I have a Dell Axim x51v that my pc can see, but Microsoft ActiveSync won't connect to. I can get an IP address on it, I can ping it, and it's in the device manager correctly. I've tried rebooting and I've tried uninstalling and reinstalling ActiveSync with no luck. I've also double checked the settings, making sure to allow the USB connections in both ActiveSyncs on the PC and on the PDA. Am I missing something? Any input would be greatly appreciated.

Thanks Everyone!


----------



## bpayne (Apr 3, 2008)

Did you ever make any progress on this? A friend is having the same problem and I promised to help him solve it.

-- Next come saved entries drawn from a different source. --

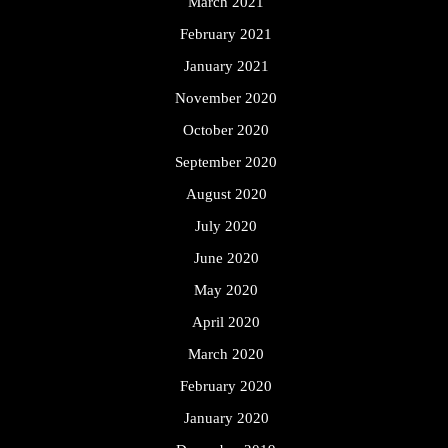
March 2021
February 2021
January 2021
November 2020
October 2020
September 2020
August 2020
July 2020
June 2020
May 2020
April 2020
March 2020
February 2020
January 2020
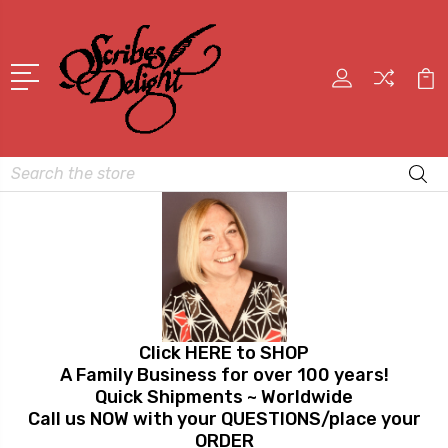
Search
Click HERE to SHOP
A Family Business for over 100 years!
Quick Shipments ~ Worldwide
Call us NOW with your QUESTIONS/place your
ORDER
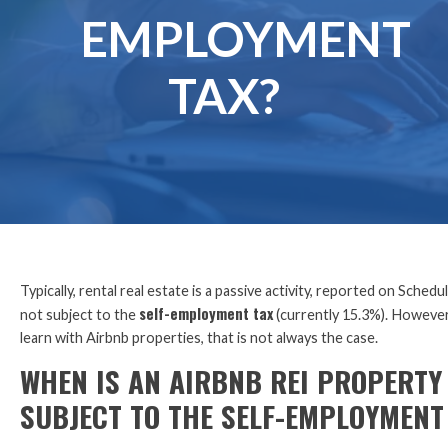
EMPLOYMENT
TAX?
Typically, rental real estate is a passive activity, reported on Schedul
self-employment tax
not subject to the
(currently 15.3%). However,
learn with Airbnb properties, that is not always the case.
WHEN IS AN AIRBNB REI PROPERTY
SUBJECT TO THE SELF-EMPLOYMENT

This is exactly what is happening with him.


----------



## hopkynz (Feb 26, 2008)

Hey bpayne,

I found that in her case, she was using Groupwise for her email delivery so I had to go to Novell's web site and download Groupwise PDA. Once Active Sync had something to work with, it was happy. I also had to wait until the PC she was connecting to was fully booted before connecting the Axim because Active Sync didn't like that either. Strange little program. Hope this helps you. If not, let me know and I can offer you some of the other stuff I tried.


----------



## jfm429 (Jun 8, 2007)

Yeah, I never liked ActiveSync. I quit using it LONG ago and just transfer documents/programs via Bluetooth. Saves a LOT of trouble!


----------